Meta ha riconosciuto la pratica, sottolineando che è prevista nelle condizioni d’uso, ma molti utenti ignorano che ciò accade.Gli smart glasses Meta permettono di registrare video, fare telefonate, ascoltare musica e interagire con l’IA tramite comandi vocali o pulsanti sulla montatura. Per funzionare correttamente, l’intelligenza artificiale deve essere addestrata a riconoscere oggetti e situazioni, e per questo intervengono i cosiddetti “annotatori di dati”, dipendenti di società esterne come Sama a Nairobi. Questi revisori osservano i video per indicare all’algoritmo cosa appare nell’inquadratura, dal traffico urbano agli ambienti domestici, e in alcuni casi anche dettagli privati, come scene intime, persone nude o l’uso di carte di credito.

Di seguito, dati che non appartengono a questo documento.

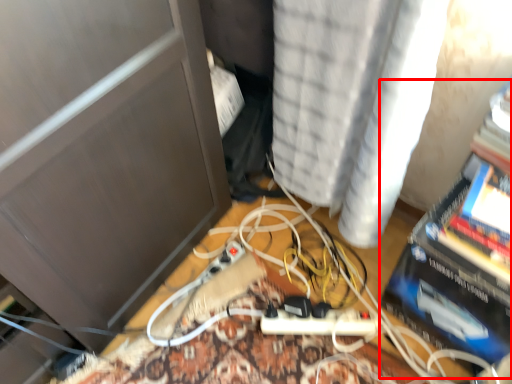 Question: Where is paperback book (annotated by the red box) located in relation to curtain in the image?

Choices:
 (A) right
 (B) left

Answer: (A) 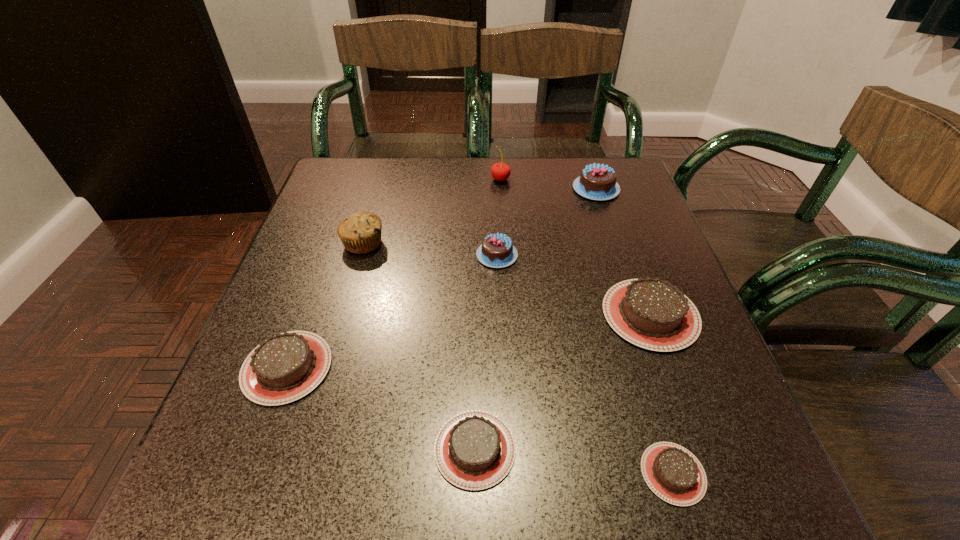 I want to click on cherry, so click(x=500, y=171).

Locate an element on the screen. the tallest object is located at coordinates (500, 171).

This screenshot has height=540, width=960. Find the location of `muffin`. muffin is located at coordinates (360, 233).

Locate an element on the screen. This screenshot has width=960, height=540. the bigger pink chocolate cake is located at coordinates (597, 182).

At what (x,y) coordinates should I click in order to perform the action: click on the sixth shortest object. Please return your answer as a coordinate pair (x, y). The height and width of the screenshot is (540, 960). Looking at the image, I should click on (597, 182).

At what (x,y) coordinates should I click in order to perform the action: click on the nearer pink chocolate cake. Please return your answer as a coordinate pair (x, y). The width and height of the screenshot is (960, 540). Looking at the image, I should click on (497, 251).

I want to click on the fifth nearest chocolate cake, so click(497, 251).

Locate an element on the screen. Image resolution: width=960 pixels, height=540 pixels. the biggest brown chocolate cake is located at coordinates (653, 314).

The image size is (960, 540). Find the location of `the third shortest object`. the third shortest object is located at coordinates (284, 368).

Where is `the leftmost chocolate cake`? the leftmost chocolate cake is located at coordinates (284, 368). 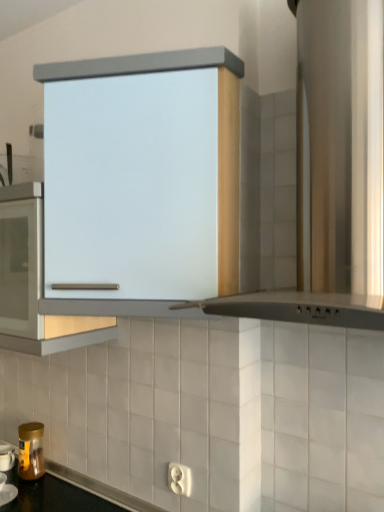 Question: Is gold metallic jar at lower left positioned behind satin white cabinet at center?

Choices:
 (A) yes
 (B) no

Answer: (A)

Question: From the image's perspective, is gold metallic jar at lower left over satin white cabinet at center?

Choices:
 (A) yes
 (B) no

Answer: (B)

Question: From a real-world perspective, is gold metallic jar at lower left beneath satin white cabinet at center?

Choices:
 (A) no
 (B) yes

Answer: (B)

Question: From the image's perspective, would you say gold metallic jar at lower left is shown under satin white cabinet at center?

Choices:
 (A) yes
 (B) no

Answer: (A)

Question: Is gold metallic jar at lower left outside satin white cabinet at center?

Choices:
 (A) no
 (B) yes

Answer: (B)

Question: Does gold metallic jar at lower left touch satin white cabinet at center?

Choices:
 (A) yes
 (B) no

Answer: (B)

Question: Considering the relative positions of gold metallic jar at lower left and satin silver hood at upper center in the image provided, is gold metallic jar at lower left to the left of satin silver hood at upper center from the viewer's perspective?

Choices:
 (A) no
 (B) yes

Answer: (B)

Question: Is gold metallic jar at lower left outside of satin silver hood at upper center?

Choices:
 (A) no
 (B) yes

Answer: (B)

Question: Is gold metallic jar at lower left positioned behind satin silver hood at upper center?

Choices:
 (A) yes
 (B) no

Answer: (A)

Question: Can you confirm if gold metallic jar at lower left is taller than satin silver hood at upper center?

Choices:
 (A) no
 (B) yes

Answer: (A)

Question: Is gold metallic jar at lower left shorter than satin silver hood at upper center?

Choices:
 (A) yes
 (B) no

Answer: (A)

Question: From the image's perspective, is gold metallic jar at lower left under satin silver hood at upper center?

Choices:
 (A) no
 (B) yes

Answer: (B)

Question: Can you confirm if satin silver hood at upper center is positioned to the right of satin white cabinet at center?

Choices:
 (A) yes
 (B) no

Answer: (A)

Oltre ai video, i revisori possono accedere alle trascrizioni delle conversazioni tra utenti e intelligenza artificiale per verificare che il sistema risponda correttamente. I lavoratori non possono usare smartphone e sono sorvegliati da telecamere, per evitare la diffusione dei contenuti. Nonostante i filtri applicati da Meta, alcuni volti e dettagli personali possono rimanere riconoscibili, sollevando dubbi sulla reale tutela della privacy.

Meta ha dichiarato che i contenuti restano sul dispositivo a meno che gli utenti non scelgano di condividerli, e che l’uso dei revisori serve a migliorare l’esperienza e le prestazioni dell’IA. Tuttavia, la pratica ha generato preoccupazioni diffuse tra gli utenti, soprattutto per la mancanza di consapevolezza su chi possa effettivamente vedere i propri video. Questo episodio evidenzia quanto sia cruciale comprendere i termini di utilizzo dei dispositivi intelligenti e riflettere sulle implicazioni della tecnologia sulla privacy personale.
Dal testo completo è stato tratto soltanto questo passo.